A Celebration of the Life of
Roy
Sanders
 

Words from the Memorial Service at the
Unitarian Universalist Fellowship of Ottawa,
Ottawa, Sunday, January 14, 2018

Words from Fred Cappuccino
Click image to view the video

I want to say a few words about Oblivion, which is the condition of being entirely forgotten.

 

Years ago Thornton Wilder wrote a book which won a Pulitzer Prize. It was titled, The Bridge of San Luis Rey. This was a rope bridge over a deep chasm. There were five people walking on the bridge when the rope gave way and the five people fell to their death. One of the five was a 12-year-old girl who had no family and lived in the convent. The Mother Superior knew this child, and was thinking that no one else knew the child that well. And when the Mother Superior died, all memory of this child would be gone. The Mother Superior agonized over this. She knew the child as a caring, loving individual who spent her entire young life helping others. How tragic that the memory of this child would be gone forever.

 

The Mother Superior, after much prayer and contemplation finally came up with a comforting realization: that the love itself flows from one person to the next, and to the next, and to the next.
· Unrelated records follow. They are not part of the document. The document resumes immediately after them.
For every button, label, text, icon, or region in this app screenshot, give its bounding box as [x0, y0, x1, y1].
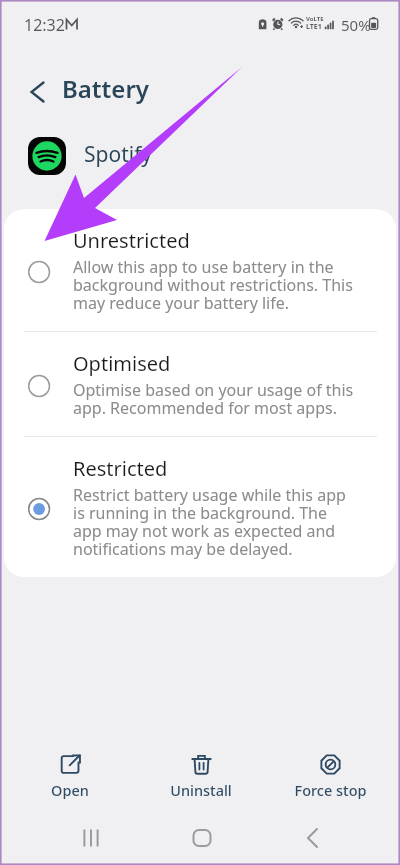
button[interactable]: Back — [292, 817, 334, 859]
staticText: Force stop — [294, 780, 367, 800]
button[interactable]: Back — [20, 74, 56, 110]
button[interactable]: Uninstall — [146, 750, 256, 804]
staticText: Optimise based on your usage of this app… — [73, 382, 356, 418]
staticText: Uninstall — [170, 780, 232, 800]
staticText: Optimised — [73, 354, 171, 376]
staticText: 12:32 — [24, 18, 65, 35]
staticText: Open — [51, 780, 89, 800]
button[interactable]: Restricted — [4, 437, 396, 577]
button[interactable]: Optimised — [4, 332, 396, 436]
button[interactable]: Open — [15, 750, 125, 804]
staticText: Restrict battery usage while this app is… — [73, 487, 356, 559]
staticText: 50% — [341, 18, 371, 34]
staticText: LTE1 — [306, 23, 322, 31]
staticText: Unrestricted — [73, 231, 190, 253]
staticText: Battery — [62, 78, 149, 104]
button[interactable]: Force stop — [275, 750, 385, 804]
staticText: Restricted — [73, 459, 168, 481]
button[interactable]: Unrestricted — [4, 209, 396, 331]
button[interactable]: Recent apps — [70, 817, 112, 859]
staticText: VoLTE — [306, 16, 324, 23]
staticText: Allow this app to use battery in the bac… — [73, 259, 356, 313]
staticText: Spotify — [84, 144, 153, 167]
button[interactable]: Home — [181, 817, 223, 859]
Even after memory fades, more importantly, the deeds of love will continue down through the years.

 

Mahatma Gandhi would sometimes speak to crowds of 100,000 people or more. Usually not all of them could hear him, even with the creaky loudspeakers of the day. But it didn't matter that they couldn't hear him. They were there for Darshan. Darshan means to be in the blessed presence of a holy person. That was my feeling about both Roy, and his late wife, Sylvia. It didn't matter what they said. I was there for the blessing of their presence.